An increasing number of application providers, including Adobe and Autodesk, are offering vertically integrated cloud workspaces for their software applications. Adobe sums up the benefits as: “It’s your entire creative world – all in one place.”
These app vendors are on the right track. Cloud object storage that is infinite, has geo-redundancy built-in, and eliminates the need to purchase, provision, and refresh on-premises NAS infrastructure is definitely where the market is headed. But based on our interactions with customers who have tested these application cloud services, they fall short of enterprise expectations in several critical areas. In some ways, they can actually represent a step backward for IT.
Here is why application-specific clouds fall short of a full cloud-based global file system when it comes to storing, protecting, sharing, and managing application-generated file data.
Autodesk’s Fusion 360 package brings all its 3D CAD, CAM, and CAE tools under one cloud-based storage platform. Users can design from scratch, run simulations, send specs for parts that need to be milled, and more. Adobe’s Creative Cloud storage enables users to sync their files to the cloud from their desktops for access anywhere and share files across their teams and outside the organization.
However, in using these app-specific clouds, enterprises are creating silos of data – the very thing they have tried to avoid. Cloud initiatives are supposed to unify all data, locations and users, not wall them off in separate cloud-based rooms.
Based on our customer experiences, enterprises want all the files associated with any given project – contracts, Office documents, video files, Autodesk Revit renderings, Adobe Illustrator and Photoshop creative content, and more – in the same place. An advertising agency working on a new video segment might have a script in one application and the video in another. Those files shouldn’t live in separate clouds. The same data protection, versioning and locking schemes should apply, too, or the risk of editing conflicts and data loss increases.
Security and Data Protection Limitations
When security breaches and data loss events happen, users appeal to IT for help. But when files live in application-specific clouds, IT professionals don’t have the same controls.
Before moving data to an application cloud, IT should ask:
- Who manages the cloud? When something goes wrong, do you appeal to the cloud or the application provider?
- What happens if users want to store drawings or other files from a third-party solution in the application vendor’s cloud?
- Does the application cloud perform well across multiple collaborative sites and/or design centers?
- What is the data protection model and how does it leverage the cloud?
- How often is data backed up? How many versions of every file can be stored? Can users and IT both restore files?
- What happens if a connection to the application cloud is lost? Will end users still be able to work effectively on their files or will they lose access entirely?
- How is data encrypted in transit to the cloud and once it is stored in the cloud? Who holds the encryption keys?
Application-specific clouds do not have the breadth of security and data protection capabilities needed to satisfy many enterprise security policies and compliance initiatives, or the ability to meet many enterprise recovery point and time objectives (RPOs/RTOs).
Separation of Apps from Infrastructure
Enterprise IT infrastructure is the foundation upon which everything else runs. For this reason, IT organizations generally prefer to keep IT infrastructure separate from their apps. This way, each layer can be optimized for maximum performance and availability. IT can choose the ideal implementation for networking, storage, applications, file sharing, systems management, and so on.
When you choose an application-based cloud service, you become locked into a single vendor that controls all layers of the IT stack as they relate to that application suite’s files. A vendor that has long specialized in video editing or engineering software is suddenly in charge of your storage, file sharing, collaboration and data protection solutions as well.

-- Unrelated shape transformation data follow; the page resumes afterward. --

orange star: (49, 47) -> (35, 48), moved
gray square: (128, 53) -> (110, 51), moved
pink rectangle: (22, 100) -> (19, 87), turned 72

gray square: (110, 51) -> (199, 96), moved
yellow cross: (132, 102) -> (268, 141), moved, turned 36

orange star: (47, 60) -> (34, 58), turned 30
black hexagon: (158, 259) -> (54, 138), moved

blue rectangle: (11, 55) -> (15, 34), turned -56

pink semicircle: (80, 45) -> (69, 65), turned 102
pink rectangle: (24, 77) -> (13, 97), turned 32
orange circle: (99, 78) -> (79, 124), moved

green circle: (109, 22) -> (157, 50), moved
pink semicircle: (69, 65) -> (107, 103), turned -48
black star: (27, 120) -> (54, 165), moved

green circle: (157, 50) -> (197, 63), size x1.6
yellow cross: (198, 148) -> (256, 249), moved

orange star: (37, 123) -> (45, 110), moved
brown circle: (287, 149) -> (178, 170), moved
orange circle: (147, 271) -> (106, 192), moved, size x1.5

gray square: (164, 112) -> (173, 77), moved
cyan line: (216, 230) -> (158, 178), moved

Lack of Storage Domain Expertise
Application vendors are not storage experts. This is important because storage is an extremely complex domain. And this is why I’m not surprised when I hear customers complain about the Revit Server or Adobe Cloud. They’re quick to point out how well these clouds integrates with the applications. But they really don’t like the way they perform as a storage platform.

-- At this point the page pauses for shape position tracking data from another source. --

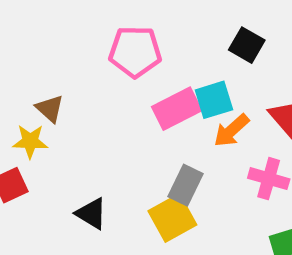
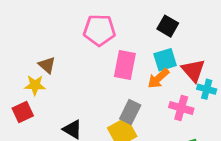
cyan square: (214, 100) -> (165, 60), moved
pink rectangle: (177, 109) -> (125, 65), turned -52

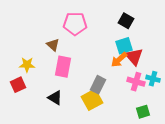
brown triangle: (47, 65) -> (53, 45), moved
pink rectangle: (125, 65) -> (63, 67), moved
red triangle: (193, 70) -> (134, 57), moved
cyan cross: (207, 89) -> (153, 79), moved

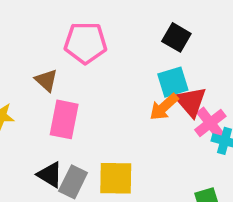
pink cross: (136, 82) -> (210, 123), moved, turned 36
gray rectangle: (98, 85) -> (73, 182), moved
yellow square: (92, 100) -> (116, 178), turned 30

Inevitably, they start looking elsewhere for a solution to enhance file sharing and collaboration between remote users and offices.
What’s Really Needed: App-Neutral Cloud Storage and Collaboration
We’ve already seen how this story played out in the healthcare industry. Healthcare organizations first tried to leverage application-specific storage from their Picture Archiving and Communication Systems (PACS) vendors using a vertically integrated model. Frustrated by many of the same issues listed above, hospitals and healthcare providers today use Vendor-Neutral Archives (VNAs). This neutral approach avoids the data silo problem, stores all their medical images in one place, enables them to pick the best infrastructure solutions independent of their apps, and ensures access to deep storage domain expertise.
Instead of locking into one or more application-specific clouds, consider a general purpose cloud-native global file system instead. You’ll be able to apply the benefits of app-specific clouds to ALL your files, and gain the additional benefits of advanced data protection and multi-site file sharing and collaboration. With a global file system, you’ll be able to support all types of large, complex files, and satisfy the most demanding design workflows.